**Work request:** Using the records below, transcribe word for word the stretch from the line that contains "которые даны нам" through the line that contains "времени отдыхало. Потому", both end lines included, and nothing else.
--- Dataset entries Enclosed Below ---
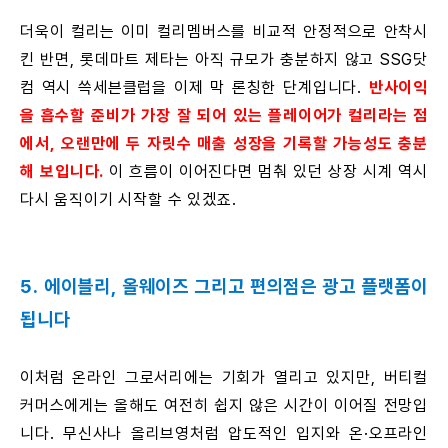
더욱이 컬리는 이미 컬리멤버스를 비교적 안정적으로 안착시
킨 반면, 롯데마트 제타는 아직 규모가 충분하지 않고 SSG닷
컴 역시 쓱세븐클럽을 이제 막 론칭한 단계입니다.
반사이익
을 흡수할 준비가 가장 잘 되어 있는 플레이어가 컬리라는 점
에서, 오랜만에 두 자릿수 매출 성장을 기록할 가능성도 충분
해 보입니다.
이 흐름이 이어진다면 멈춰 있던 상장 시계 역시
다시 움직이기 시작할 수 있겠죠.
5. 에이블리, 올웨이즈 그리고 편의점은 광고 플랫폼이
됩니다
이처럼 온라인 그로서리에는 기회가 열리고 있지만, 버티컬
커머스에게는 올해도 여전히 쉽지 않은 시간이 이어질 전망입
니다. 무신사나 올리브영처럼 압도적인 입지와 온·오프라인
--- End of Enclosed Dataset entries ---
--- Dataset entries Enclosed Below ---
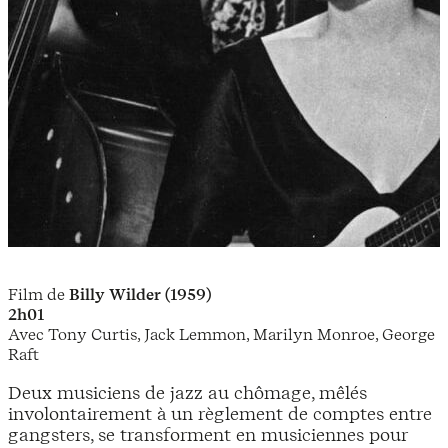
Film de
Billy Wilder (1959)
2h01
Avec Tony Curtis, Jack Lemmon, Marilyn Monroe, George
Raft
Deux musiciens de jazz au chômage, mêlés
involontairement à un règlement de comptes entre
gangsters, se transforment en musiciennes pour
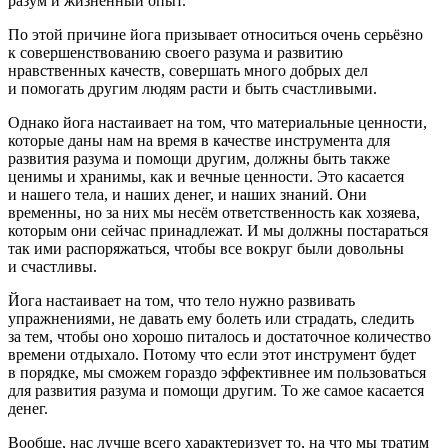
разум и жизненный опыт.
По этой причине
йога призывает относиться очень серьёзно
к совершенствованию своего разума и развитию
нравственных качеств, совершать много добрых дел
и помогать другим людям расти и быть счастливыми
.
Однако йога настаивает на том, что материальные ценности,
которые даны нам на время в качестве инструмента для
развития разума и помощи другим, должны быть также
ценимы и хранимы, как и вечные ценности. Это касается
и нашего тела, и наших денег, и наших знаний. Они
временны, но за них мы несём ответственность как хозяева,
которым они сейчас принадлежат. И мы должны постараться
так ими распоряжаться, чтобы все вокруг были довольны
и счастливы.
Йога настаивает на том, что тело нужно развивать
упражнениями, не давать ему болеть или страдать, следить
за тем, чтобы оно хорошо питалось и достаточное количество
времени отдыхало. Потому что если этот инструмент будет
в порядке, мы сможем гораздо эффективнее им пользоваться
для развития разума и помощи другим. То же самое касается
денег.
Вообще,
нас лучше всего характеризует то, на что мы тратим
--- End of Enclosed Dataset entries ---
--- Dataset entries Enclosed Below ---
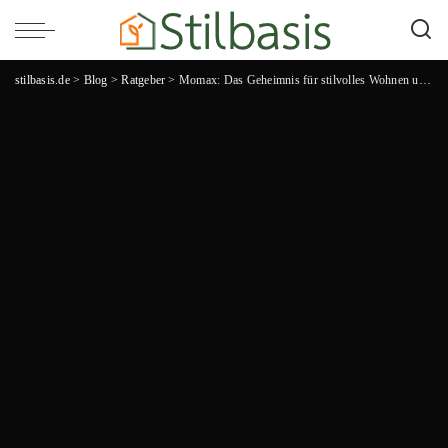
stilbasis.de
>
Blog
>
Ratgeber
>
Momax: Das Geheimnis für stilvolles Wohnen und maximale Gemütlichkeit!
--- End of Enclosed Dataset entries ---
**Answer to the exercise:**
которые даны нам на время в качестве инструмента для
развития разума и помощи другим, должны быть также
ценимы и хранимы, как и вечные ценности. Это касается
и нашего тела, и наших денег, и наших знаний. Они
временны, но за них мы несём ответственность как хозяева,
которым они сейчас принадлежат. И мы должны постараться
так ими распоряжаться, чтобы все вокруг были довольны
и счастливы.
Йога настаивает на том, что тело нужно развивать
упражнениями, не давать ему болеть или страдать, следить
за тем, чтобы оно хорошо питалось и достаточное количество
времени отдыхало. Потому что если этот инструмент будет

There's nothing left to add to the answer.